Discorso del Santo Padre Francesco ai membri del corpo dipomatico 2021

Estratti

Eccellenze, Signore e Signori,

ringrazio il Decano, Sua Eccellenza il Signor George Poulides, Ambasciatore di Cipro, per le cortesi parole e i voti augurali che ha espresso a nome di tutti voi, e mi scuso anzitutto per gli inconvenienti che la cancellazione dell’incontro previsto il 25 gennaio può avervi causato. Vi sono grato per la comprensione e la pazienza, e per aver accolto l’invito a essere presenti questa mattina, nonostante le difficoltà, per il nostro tradizionale ritrovo.

Ci incontriamo stamani nella cornice più spaziosa dell’Aula delle Benedizioni, per rispettare l’esigenza del maggiore distanziamento personale al quale la pandemia ci obbliga. Tuttavia, la distanza è solamente fisica. Il nostro ritrovarci simboleggia piuttosto il contrario. Esso è un segno di vicinanza, di quella prossimità e sostegno reciproco cui deve aspirare la famiglia delle Nazioni. In questo tempo di pandemia si tratta di un dovere ancora più cogente, poiché è evidente a tutti che il virus non conosce barriere né può essere facilmente isolato. Sconfiggerlo è perciò una responsabilità che chiama in causa ciascuno di noi personalmente, come pure i nostri Paesi.

Vi sono perciò riconoscente per l’impegno che quotidianamente profondete per favorire i rapporti fra i vostri Paesi o le Organizzazioni Internazionali che rappresentate e la Santa Sede. Numerose sono le testimonianze di vicinanza reciproca che abbiamo potuto scambiarci nel corso di questi mesi, anche grazie all’uso delle nuove tecnologie, che hanno permesso di superare le limitazioni causate dalla pandemia.
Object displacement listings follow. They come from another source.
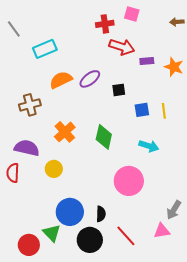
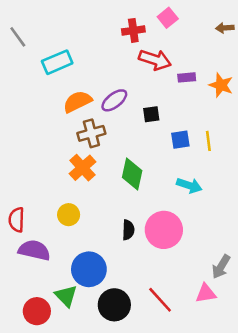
pink square: (132, 14) -> (168, 18), turned 35
brown cross: (30, 105) -> (91, 133), moved
purple semicircle: (27, 148) -> (34, 250), moved
black semicircle: (101, 214) -> (128, 230), moved

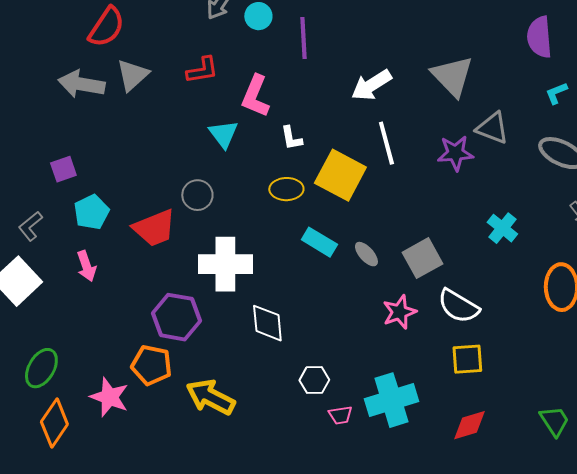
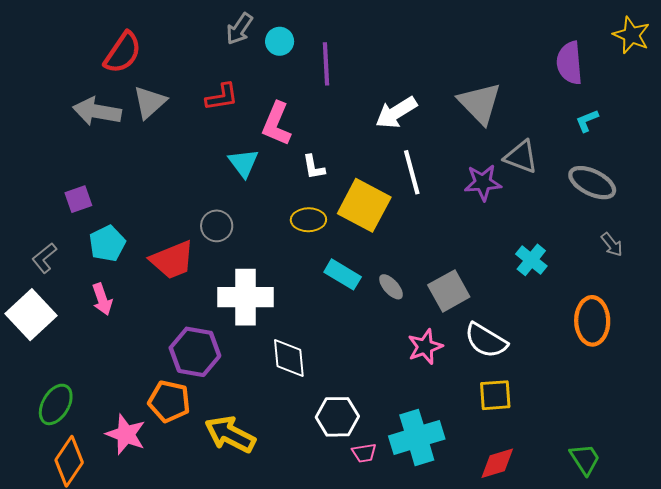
white hexagon: (314, 380) -> (337, 417), size x1.4

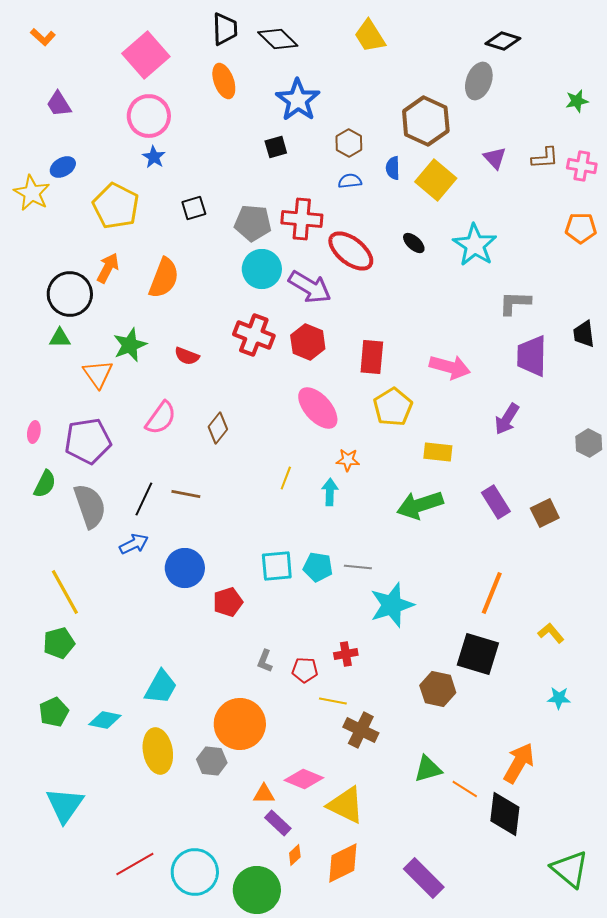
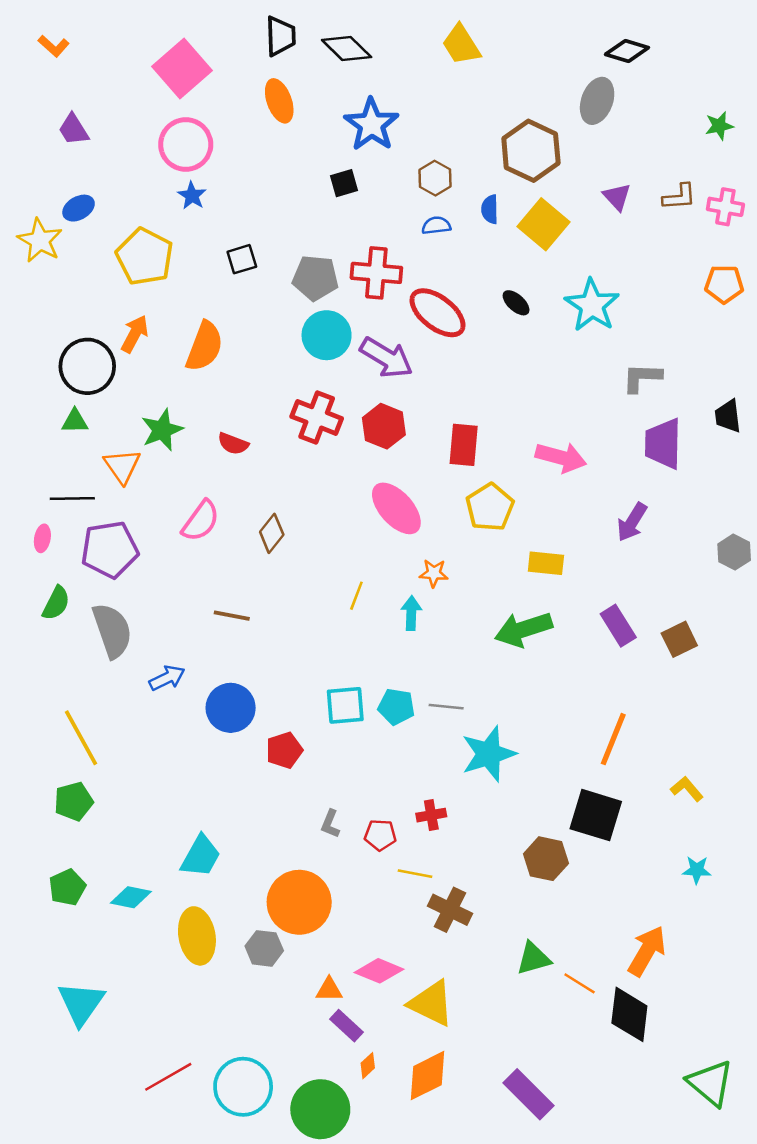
black line: (144, 499) -> (72, 498), moved, turned 64

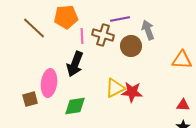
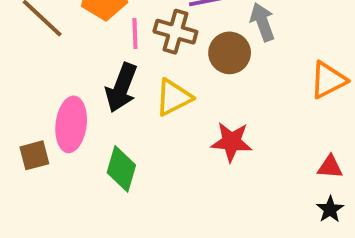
orange triangle: (182, 60) -> (328, 80), turned -30
yellow triangle: (115, 88) -> (174, 97), moved
green diamond: (75, 106) -> (121, 169), turned -65

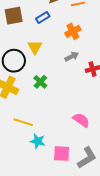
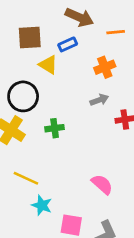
yellow triangle: (35, 47) -> (48, 65), moved, turned -35
green cross: (40, 82) -> (55, 128), turned 32

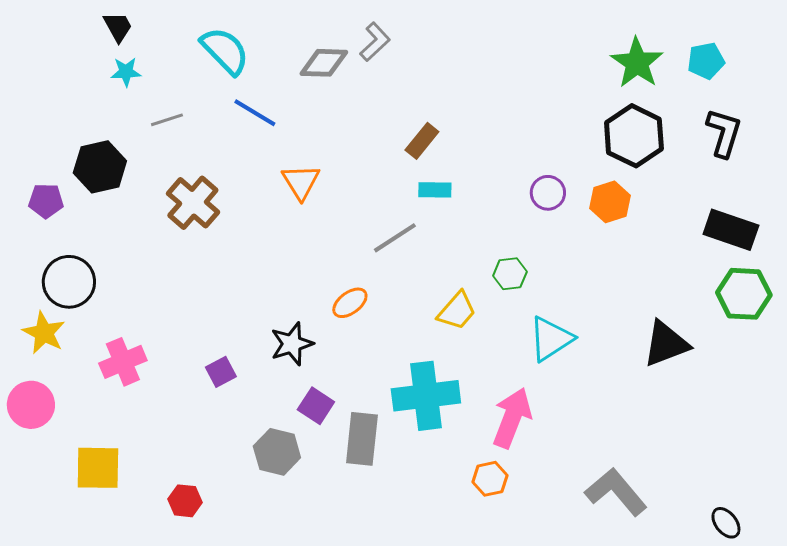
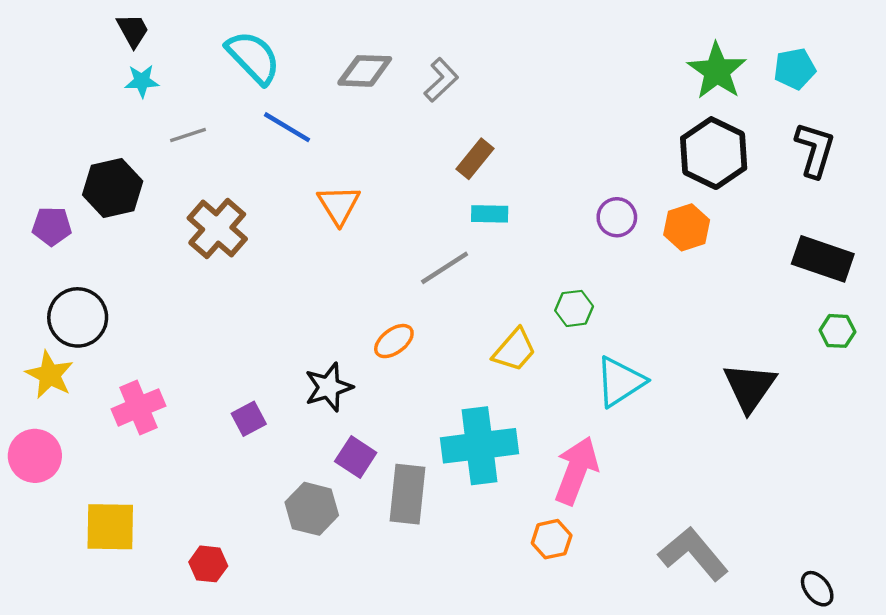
gray L-shape: (375, 42) -> (441, 80), moved
green hexagon: (744, 294) -> (837, 331), size x0.6
black triangle: (666, 344) -> (750, 387), turned -34

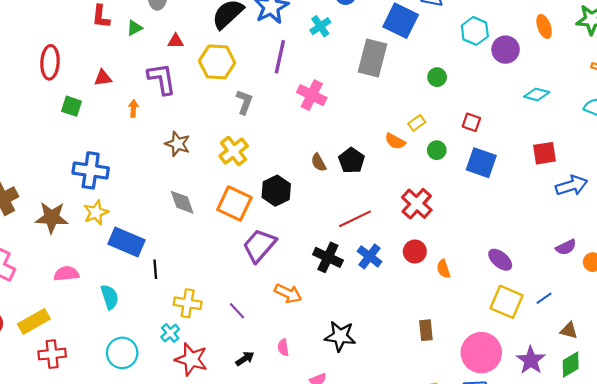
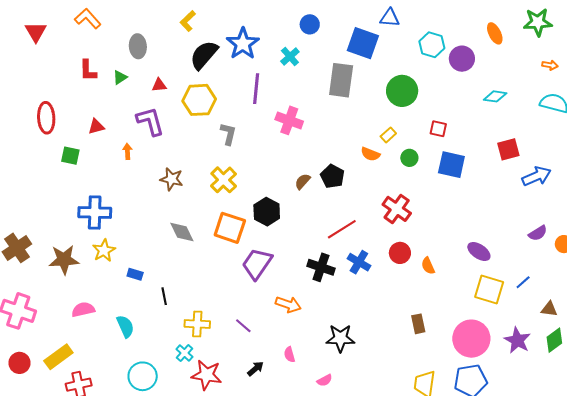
green circle: (437, 77) -> (402, 91), size x1.8
brown semicircle: (319, 162) -> (303, 181), turned 78
blue rectangle: (127, 242) -> (135, 274), size x0.5

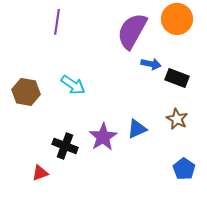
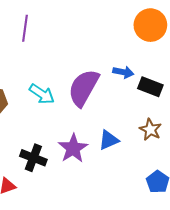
purple semicircle: (132, 31) -> (84, 88), moved

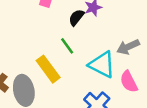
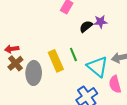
green line: (67, 46) -> (73, 54), moved

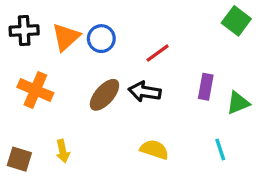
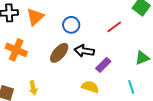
blue circle: (101, 39) -> (71, 25), moved
red line: (158, 53) -> (114, 27), moved
purple rectangle: (206, 87) -> (103, 65), moved, turned 35

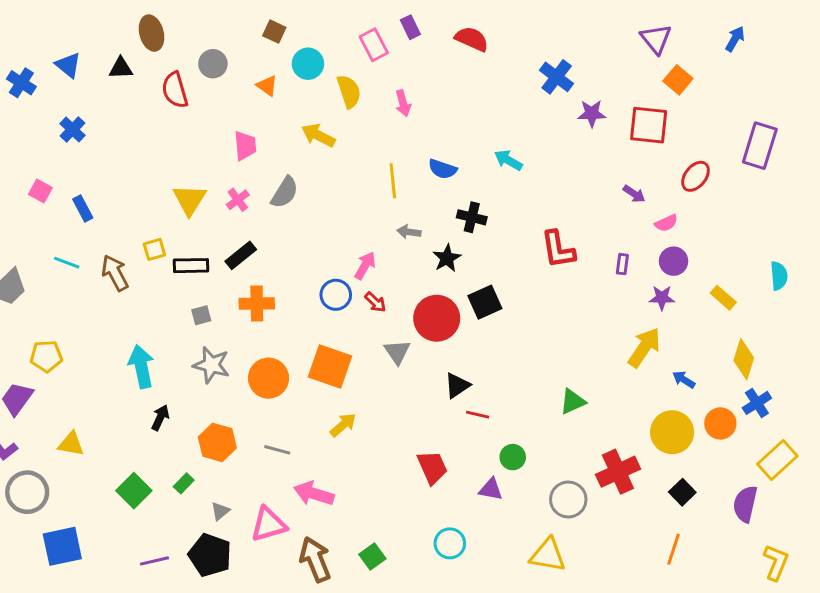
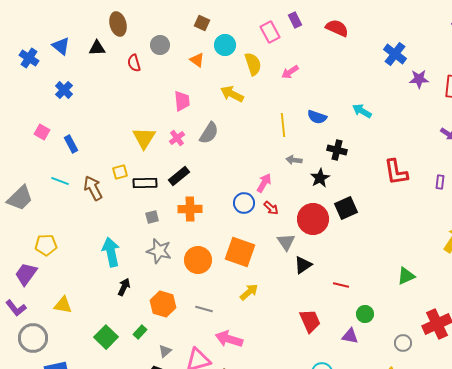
red semicircle: (175, 90) -> (134, 63), size x0.7
pink arrow: (403, 103) -> (290, 72), turned 72
black triangle: (457, 385) -> (303, 265), moved
gray circle: (568, 499) -> (403, 343), size x0.7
Indubbiamente tutti aspiriamo a riprendere quanto prima i contatti in presenza, e il nostro ritrovarci oggi intende essere un segno di buon auspicio in tal senso. Parimenti, è mio desiderio riprendere a breve i Viaggi Apostolici, cominciando con quello in Iraq, previsto nel marzo prossimo. I viaggi costituiscono, infatti, un aspetto importante della sollecitudine del Successore di Pietro per il Popolo di Dio sparso in tutto il mondo, come pure del dialogo della Santa Sede con gli Stati. Inoltre, essi sono spesso l’occasione propizia per approfondire, in spirito di condivisione e di dialogo, il rapporto tra religioni diverse. Nel nostro tempo, il dialogo interreligioso è una componente importante nell’incontro fra popoli e culture. Quando è inteso non come rinuncia alla propria identità, ma come occasione di maggiore conoscenza e arricchimento reciproco, esso costituisce un’opportunità per i leader religiosi e per i fedeli delle varie confessioni e può sostenere l’opera dei leader politici nella loro responsabilità di edificare il bene comune.

Ugualmente importanti sono gli accordi internazionali, che permettono di approfondire i legami di fiducia reciproca e consentono alla Chiesa di cooperare con maggior efficacia al benessere spirituale e sociale dei vostri Paesi. In tale prospettiva, desidero qui menzionare lo scambio degli strumenti di ratifica dell’Accordo-quadro tra la Santa Sede e la Repubblica Democratica del Congo e dell’Accordo sullo statuto giuridico della Chiesa Cattolica in Burkina Faso, nonché la firma del Settimo Accordo Addizionale fra la Santa Sede e la Repubblica Austriaca alla Convenzione per il Regolamento di Rapporti Patrimoniali del 23 giugno 1960. Inoltre, il 22 ottobre scorso, la Santa Sede e la Repubblica Popolare Cinese hanno concordato di prolungare, per altri due anni, la validità dell’Accordo Provvisorio sulla nomina dei Vescovi in Cina, firmato a Pechino nel 2018. Si tratta di un’intesa di carattere essenzialmente pastorale e la Santa Sede auspica che il cammino intrapreso prosegua, in spirito di rispetto e di fiducia reciproca, contribuendo ulteriormente alla soluzione delle questioni di comune interesse.